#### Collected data
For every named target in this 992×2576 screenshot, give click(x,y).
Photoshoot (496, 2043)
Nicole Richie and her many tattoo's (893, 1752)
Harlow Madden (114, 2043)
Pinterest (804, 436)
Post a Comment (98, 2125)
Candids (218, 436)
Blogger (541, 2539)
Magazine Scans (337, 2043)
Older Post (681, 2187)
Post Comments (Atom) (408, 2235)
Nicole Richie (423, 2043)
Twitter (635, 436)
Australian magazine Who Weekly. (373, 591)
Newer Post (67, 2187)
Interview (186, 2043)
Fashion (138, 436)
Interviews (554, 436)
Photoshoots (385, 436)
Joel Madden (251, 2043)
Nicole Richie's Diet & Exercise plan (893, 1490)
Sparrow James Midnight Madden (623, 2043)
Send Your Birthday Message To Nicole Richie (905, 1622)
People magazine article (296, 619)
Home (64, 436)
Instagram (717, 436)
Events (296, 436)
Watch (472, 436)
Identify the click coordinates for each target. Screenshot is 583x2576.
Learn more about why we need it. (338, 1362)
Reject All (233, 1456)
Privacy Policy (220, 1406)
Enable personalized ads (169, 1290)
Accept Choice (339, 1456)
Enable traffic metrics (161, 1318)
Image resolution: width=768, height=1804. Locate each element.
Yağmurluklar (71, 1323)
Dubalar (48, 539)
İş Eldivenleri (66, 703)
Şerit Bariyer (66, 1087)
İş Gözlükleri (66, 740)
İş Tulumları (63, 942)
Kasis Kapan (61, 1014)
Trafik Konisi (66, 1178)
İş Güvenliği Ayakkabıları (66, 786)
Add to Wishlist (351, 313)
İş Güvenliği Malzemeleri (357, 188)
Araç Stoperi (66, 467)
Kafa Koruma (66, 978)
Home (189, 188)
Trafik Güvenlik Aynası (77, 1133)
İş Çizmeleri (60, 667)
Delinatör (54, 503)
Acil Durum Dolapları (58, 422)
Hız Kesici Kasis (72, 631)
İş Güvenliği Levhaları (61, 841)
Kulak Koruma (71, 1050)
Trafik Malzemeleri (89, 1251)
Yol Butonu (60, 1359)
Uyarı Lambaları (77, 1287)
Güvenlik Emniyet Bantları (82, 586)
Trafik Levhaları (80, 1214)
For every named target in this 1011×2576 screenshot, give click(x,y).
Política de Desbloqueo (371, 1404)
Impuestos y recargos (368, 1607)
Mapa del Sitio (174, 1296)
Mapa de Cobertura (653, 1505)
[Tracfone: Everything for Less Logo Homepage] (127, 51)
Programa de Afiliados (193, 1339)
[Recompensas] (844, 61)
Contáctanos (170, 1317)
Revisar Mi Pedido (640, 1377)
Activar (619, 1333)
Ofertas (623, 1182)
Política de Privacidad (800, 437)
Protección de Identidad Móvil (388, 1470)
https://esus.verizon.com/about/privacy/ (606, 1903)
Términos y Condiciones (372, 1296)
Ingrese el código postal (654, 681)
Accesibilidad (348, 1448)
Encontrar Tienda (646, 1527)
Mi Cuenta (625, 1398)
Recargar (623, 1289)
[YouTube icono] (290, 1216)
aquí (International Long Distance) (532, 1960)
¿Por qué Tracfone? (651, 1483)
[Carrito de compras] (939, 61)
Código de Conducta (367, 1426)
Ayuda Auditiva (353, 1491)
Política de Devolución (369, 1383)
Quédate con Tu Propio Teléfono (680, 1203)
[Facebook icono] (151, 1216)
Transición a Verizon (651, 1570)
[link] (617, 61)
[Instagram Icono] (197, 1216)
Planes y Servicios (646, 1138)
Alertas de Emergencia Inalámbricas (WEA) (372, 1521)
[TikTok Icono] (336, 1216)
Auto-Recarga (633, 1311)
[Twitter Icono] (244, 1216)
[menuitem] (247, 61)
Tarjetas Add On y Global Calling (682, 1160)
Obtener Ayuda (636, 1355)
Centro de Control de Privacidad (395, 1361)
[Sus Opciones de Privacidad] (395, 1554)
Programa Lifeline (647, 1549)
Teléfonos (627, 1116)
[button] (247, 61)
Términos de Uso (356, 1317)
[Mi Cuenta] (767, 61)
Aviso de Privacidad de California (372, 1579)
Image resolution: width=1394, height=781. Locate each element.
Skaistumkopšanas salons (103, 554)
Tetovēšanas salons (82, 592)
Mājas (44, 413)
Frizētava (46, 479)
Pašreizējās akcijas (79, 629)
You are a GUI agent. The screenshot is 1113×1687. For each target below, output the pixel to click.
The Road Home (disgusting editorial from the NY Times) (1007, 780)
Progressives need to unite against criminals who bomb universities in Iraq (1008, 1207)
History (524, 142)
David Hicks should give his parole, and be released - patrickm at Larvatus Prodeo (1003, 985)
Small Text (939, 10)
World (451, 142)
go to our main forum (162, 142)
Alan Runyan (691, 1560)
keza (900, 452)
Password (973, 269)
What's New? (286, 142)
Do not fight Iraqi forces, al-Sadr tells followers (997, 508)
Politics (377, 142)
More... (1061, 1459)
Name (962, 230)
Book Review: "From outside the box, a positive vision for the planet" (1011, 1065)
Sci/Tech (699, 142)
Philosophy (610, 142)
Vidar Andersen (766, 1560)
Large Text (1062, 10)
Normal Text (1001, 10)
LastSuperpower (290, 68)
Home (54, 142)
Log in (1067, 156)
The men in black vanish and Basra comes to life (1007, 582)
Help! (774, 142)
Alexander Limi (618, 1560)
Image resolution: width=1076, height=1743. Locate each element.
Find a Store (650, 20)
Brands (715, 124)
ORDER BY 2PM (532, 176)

#### Exercise aim
Only the lines from the one containing "Politics (377, 142)" through the last line of the entries above should be copied, exactly as written.

#### Task result
Politics (377, 142)
More... (1061, 1459)
Name (962, 230)
Book Review: "From outside the box, a positive vision for the planet" (1011, 1065)
Sci/Tech (699, 142)
Philosophy (610, 142)
Vidar Andersen (766, 1560)
Large Text (1062, 10)
Normal Text (1001, 10)
LastSuperpower (290, 68)
Home (54, 142)
Log in (1067, 156)
The men in black vanish and Basra comes to life (1007, 582)
Help! (774, 142)
Alexander Limi (618, 1560)
Image resolution: width=1076, height=1743. Locate each element.
Find a Store (650, 20)
Brands (715, 124)
ORDER BY 2PM (532, 176)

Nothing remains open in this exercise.